## Problem to work on
A bare number is required: the count of lines in the material below that hold the word "Olympics".
* * * * * * * * *
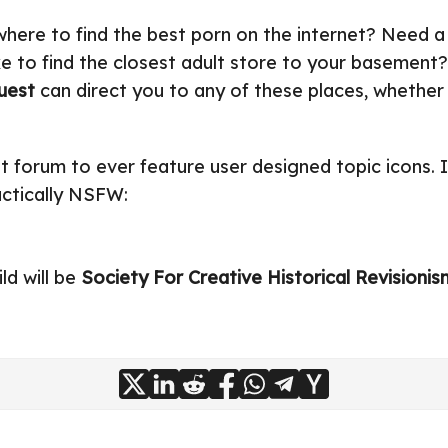
here to find the best porn on the internet? Need a
ke to find the closest adult store to your basement?
uest
can direct you to any of these places, whether 
rst forum to ever feature user designed topic icons. I
actically NSFW:
ld will be
Society For Creative Historical Revisionis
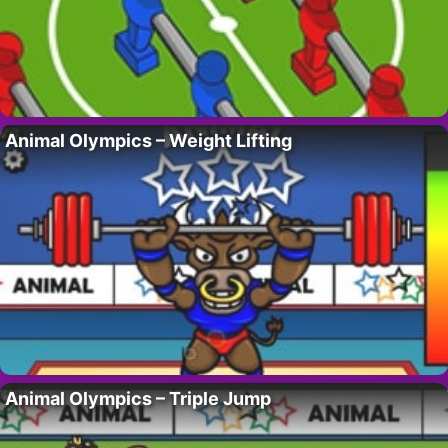
Animal Olympics – Weight Lifting
Animal Olympics – Triple Jump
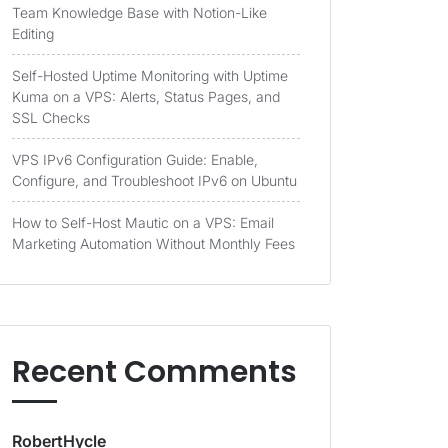
Team Knowledge Base with Notion-Like
Editing
Self-Hosted Uptime Monitoring with Uptime
Kuma on a VPS: Alerts, Status Pages, and
SSL Checks
VPS IPv6 Configuration Guide: Enable,
Configure, and Troubleshoot IPv6 on Ubuntu
How to Self-Host Mautic on a VPS: Email
Marketing Automation Without Monthly Fees
Recent Comments
RobertHycle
* * * * * * * * *
## Solution to the exercise
2